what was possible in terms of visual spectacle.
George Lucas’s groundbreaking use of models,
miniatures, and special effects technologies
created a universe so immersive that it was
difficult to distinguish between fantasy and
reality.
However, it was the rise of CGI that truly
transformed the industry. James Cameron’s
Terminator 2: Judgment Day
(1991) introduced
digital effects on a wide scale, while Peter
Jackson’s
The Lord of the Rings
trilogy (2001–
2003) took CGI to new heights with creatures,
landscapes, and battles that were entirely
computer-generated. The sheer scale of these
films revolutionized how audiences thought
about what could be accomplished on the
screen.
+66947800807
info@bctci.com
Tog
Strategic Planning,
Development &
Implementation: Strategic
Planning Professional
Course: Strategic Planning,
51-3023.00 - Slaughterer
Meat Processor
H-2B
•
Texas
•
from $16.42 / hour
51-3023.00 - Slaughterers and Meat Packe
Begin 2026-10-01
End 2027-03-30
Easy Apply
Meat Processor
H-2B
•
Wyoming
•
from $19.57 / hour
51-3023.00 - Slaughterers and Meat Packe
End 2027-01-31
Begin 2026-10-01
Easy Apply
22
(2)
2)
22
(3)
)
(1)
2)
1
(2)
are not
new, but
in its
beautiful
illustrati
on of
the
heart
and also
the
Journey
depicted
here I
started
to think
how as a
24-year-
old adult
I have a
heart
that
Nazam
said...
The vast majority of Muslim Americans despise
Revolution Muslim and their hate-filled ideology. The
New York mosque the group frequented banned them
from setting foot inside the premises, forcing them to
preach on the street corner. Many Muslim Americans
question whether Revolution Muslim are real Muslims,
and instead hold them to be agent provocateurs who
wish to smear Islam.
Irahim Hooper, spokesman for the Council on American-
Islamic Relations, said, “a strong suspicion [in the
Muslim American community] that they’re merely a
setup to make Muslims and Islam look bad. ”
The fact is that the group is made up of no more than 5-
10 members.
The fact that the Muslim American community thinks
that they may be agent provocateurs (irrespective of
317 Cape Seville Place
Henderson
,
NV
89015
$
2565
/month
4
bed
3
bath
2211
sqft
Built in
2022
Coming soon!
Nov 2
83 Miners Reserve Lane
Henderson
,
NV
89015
-.-.-
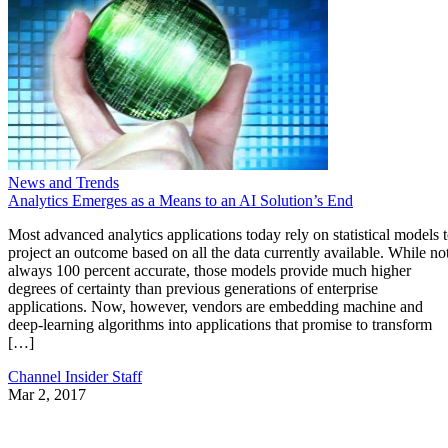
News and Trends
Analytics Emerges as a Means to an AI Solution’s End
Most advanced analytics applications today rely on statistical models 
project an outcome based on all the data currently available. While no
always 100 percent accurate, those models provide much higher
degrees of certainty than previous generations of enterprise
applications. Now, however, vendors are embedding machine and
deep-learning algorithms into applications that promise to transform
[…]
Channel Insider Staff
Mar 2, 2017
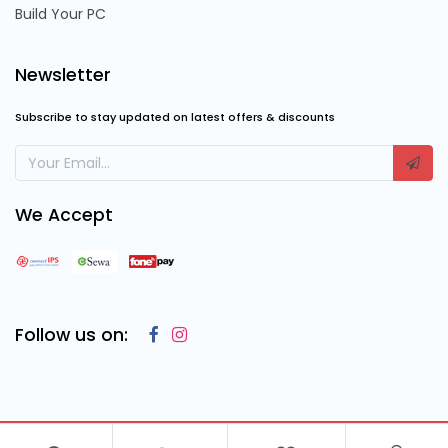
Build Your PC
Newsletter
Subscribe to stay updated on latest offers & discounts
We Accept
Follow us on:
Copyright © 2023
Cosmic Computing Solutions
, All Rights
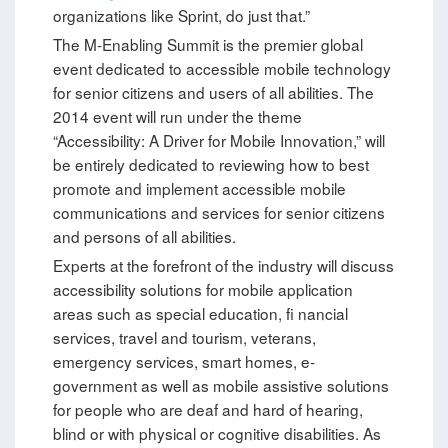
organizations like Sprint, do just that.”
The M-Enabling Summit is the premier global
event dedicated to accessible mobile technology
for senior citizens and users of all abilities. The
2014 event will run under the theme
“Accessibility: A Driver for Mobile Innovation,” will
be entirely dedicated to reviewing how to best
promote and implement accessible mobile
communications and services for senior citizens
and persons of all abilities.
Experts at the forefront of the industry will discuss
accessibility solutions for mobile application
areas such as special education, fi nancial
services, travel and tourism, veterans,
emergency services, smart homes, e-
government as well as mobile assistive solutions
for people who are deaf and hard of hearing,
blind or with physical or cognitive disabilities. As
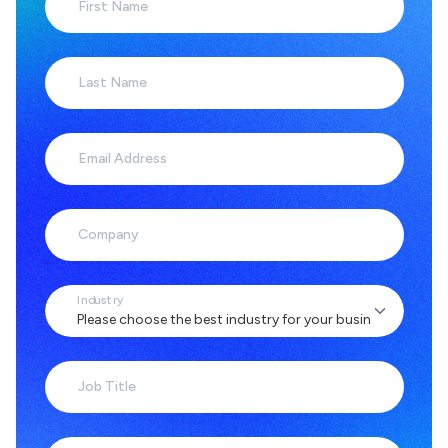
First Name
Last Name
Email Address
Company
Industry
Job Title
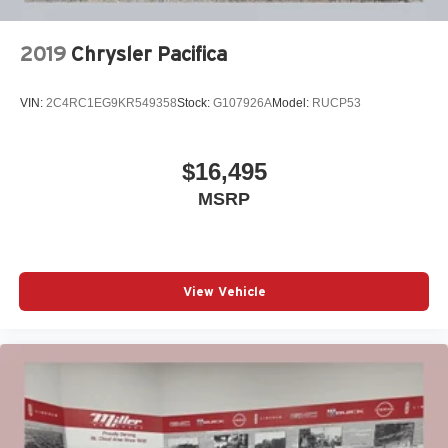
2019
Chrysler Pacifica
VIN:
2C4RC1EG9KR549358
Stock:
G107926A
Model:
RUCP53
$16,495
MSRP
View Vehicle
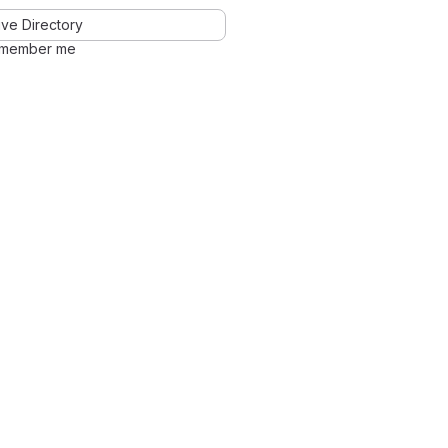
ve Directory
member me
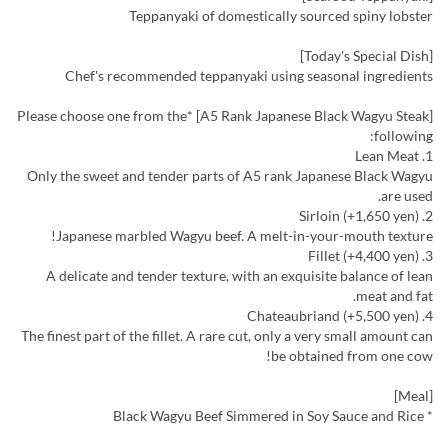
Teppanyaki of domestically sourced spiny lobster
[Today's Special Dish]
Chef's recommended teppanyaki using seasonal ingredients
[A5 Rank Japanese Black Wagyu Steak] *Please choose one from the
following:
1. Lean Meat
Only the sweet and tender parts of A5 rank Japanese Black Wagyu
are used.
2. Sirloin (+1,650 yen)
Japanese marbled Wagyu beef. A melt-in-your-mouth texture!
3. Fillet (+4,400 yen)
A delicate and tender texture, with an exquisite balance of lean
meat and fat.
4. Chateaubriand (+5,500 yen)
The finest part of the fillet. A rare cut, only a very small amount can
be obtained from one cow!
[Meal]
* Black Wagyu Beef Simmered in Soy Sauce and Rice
-.-.-
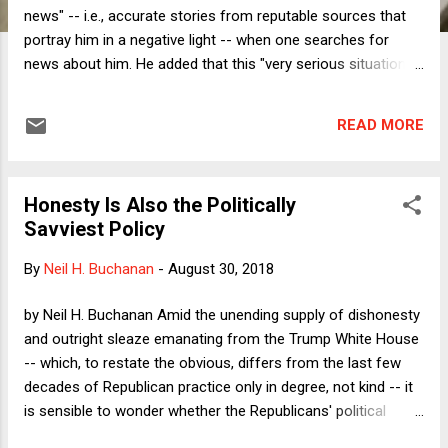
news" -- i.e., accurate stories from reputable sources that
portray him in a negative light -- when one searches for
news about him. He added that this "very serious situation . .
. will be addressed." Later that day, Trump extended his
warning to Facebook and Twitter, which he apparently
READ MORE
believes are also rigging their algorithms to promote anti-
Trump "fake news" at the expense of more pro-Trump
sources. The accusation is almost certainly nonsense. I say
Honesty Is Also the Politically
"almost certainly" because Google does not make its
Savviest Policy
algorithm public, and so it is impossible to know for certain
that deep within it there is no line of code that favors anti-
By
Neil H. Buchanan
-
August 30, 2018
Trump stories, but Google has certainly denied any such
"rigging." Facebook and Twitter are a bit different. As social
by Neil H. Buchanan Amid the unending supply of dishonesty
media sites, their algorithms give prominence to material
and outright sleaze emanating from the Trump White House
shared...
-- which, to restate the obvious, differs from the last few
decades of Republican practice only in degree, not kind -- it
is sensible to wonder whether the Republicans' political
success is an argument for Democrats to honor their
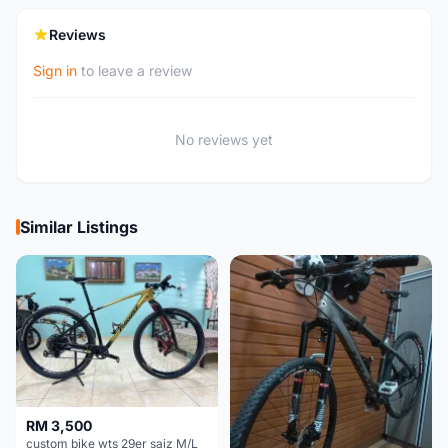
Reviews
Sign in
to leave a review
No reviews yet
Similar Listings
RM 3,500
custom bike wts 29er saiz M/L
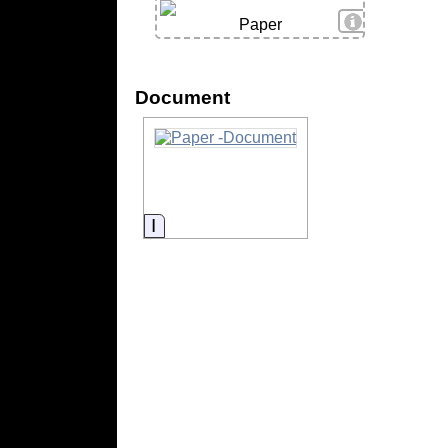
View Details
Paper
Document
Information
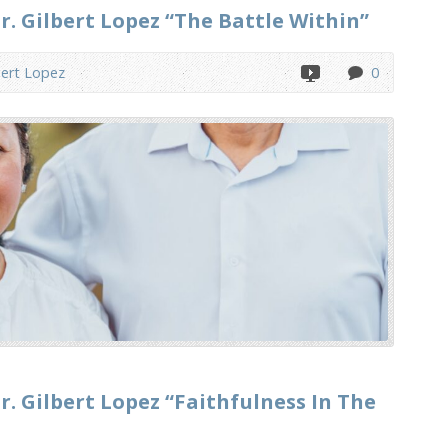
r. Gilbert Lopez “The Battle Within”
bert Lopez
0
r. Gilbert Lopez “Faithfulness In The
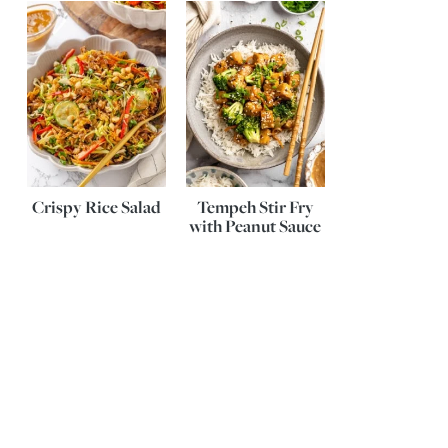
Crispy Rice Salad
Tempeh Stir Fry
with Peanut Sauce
-.-.-
**EXERCISE REQUIREMENTS**
In how many lines of the records does the word "Planning" appear? Answer with the number only.

**PROBLEM SOLUTION**
3